ICC is a common malignant tumor, and the second most common intrahepatic malignancy, accounting for 20% of all liver malignancies and 3% of all gastrointestinal malignancies (9). The NCCN guidelines classify ICC into resectable, unresectable, and metastatic disease, based on therapeutic considerations (10). Surgical resection with negative (R0) microscopic margins is the optimal therapy for ICC. However, less than 20–30% of patients are candidates for resection at the time of diagnosis because of locally progressed or metastatic disease (11, 12). Furthermore, the prognosis remains poor, with 5-year survival rates ranging from 20 to 35% after resection (13). Owing to the non-specific manifestations of early disease, most patients with ICC present at advanced stages when radical surgical resection is no longer feasible. By the time patients develop abdominal pain, jaundice, or other symptoms, only approximately 30% remain eligible for radical surgical resection (14). For patients with unresectable advanced ICC, the 5-year survival rate is less than 10% using the standard treatment. Therefore, improving the surgical resection rate is urgently required to improve the outcome of patients with ICC. The advancement of systemic therapy has increased number of ICC cases with successful conversion to resectable tumors. According to the ABC-02 trial (ClinicalTrials.gov identifier NCT01926236) published in 2010, the most effective first-line treatment for BTC is gemcitabine and cisplatin doublet chemotherapy (9, 15). However, new triplet regimens and immunotherapy may improve efficacy. In recent years, ICIs have been successfully used to treat hepatocellular carcinoma, and multiple studies have evaluated the efficacy of ICIs as monotherapy for biliary tract cancer (BTC) (16, 17). NCCN guidelines recommend PD-1 inhibition for ICC with mismatch repair deficiency (dMMR) and elevated microsatellite instability (MSI-H), and PD-L1 expression is a predictive biomarker for the response to ICIs, with high PD-L1 expression associated with worse outcomes but better response to ICIs (18–20).
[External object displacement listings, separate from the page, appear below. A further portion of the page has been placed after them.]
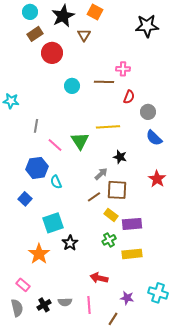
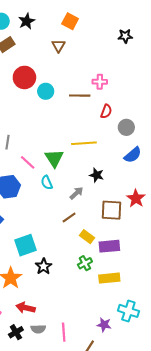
black star: (63, 16) -> (27, 21), moved, size x0.7
black star: (147, 26) -> (125, 36), size x0.6
red circle: (52, 53) -> (24, 77), moved
cyan circle: (72, 86) -> (46, 91), moved
blue semicircle: (154, 138) -> (133, 155), turned -84
cyan semicircle: (56, 182) -> (47, 183), moved
brown square: (117, 190) -> (111, 210), moved
red arrow: (99, 278) -> (26, 308), moved
cyan cross: (158, 293) -> (128, 311), moved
Chemotherapy may enhance immunotherapy efficacy by reducing the immunosuppressive effects of the tumor microenvironment, facilitating cross-presentation of tumor antigens, and promoting immune cell infiltration into the tumor core (21–23). The combination of ICIs with chemotherapy has shown efficacy in the treatment of ICC. Table 1 summarizes clinical trials that demonstrated significantly prolong overall survival (OS) with the combination of ICIs and chemotherapy (18, 24–30). The TOPAZ-1 phase III clinical trial (ClinicalTrials.gov identifier NCT03875235) indicated gemcitabine/cisplatin plus durvalumab as the preferred first-line treatment for advanced BTC (26). The results showed significantly increased estimated 24-month OS rates in the gemcitabine/cisplatin plus PD-L1 inhibitor durvalumab treatment group compared with the placebo group (24.9% vs. 10.4%). The KEYNOTE-966 global phase III clinical trial, investigating the efficacy of pembrolizumab in combination with gemcitabine and cisplatin for previously untreated metastatic or unresectable BTC patients (30), found significantly longer median OS for the pembrolizumab group than for the placebo group (12.7 vs. 10.9 months). Pembrolizumab plus gemcitabine and cisplatin is therefore a promising treatment option for patients with unresectable BTC.

TABLE 1

Table 1 Outcomes of recent clinical trials of immune check point inhibitors in combination with chemotherapy.

Furthermore, there is a strong biological rationale for combining ICIs with tyrosine kinase inhibitors (TKIs) (31, 32). Zhu et al. investigated the efficacy of PD-1 inhibitors combined with TKI lenvatinib and GEMOX chemotherapy as first-line treatment in advanced ICC, and reported a median OS and progression-free survival of 14.3 (95% CI: 11.3–not reached) and 8.63 (95% CI: 7.17–11.6) months, respectively (33). These results suggest that the combination of ICIs with chemotherapy and TKIs is another promising approach for the treatment of ICC, which will be investigated in future clinical studies.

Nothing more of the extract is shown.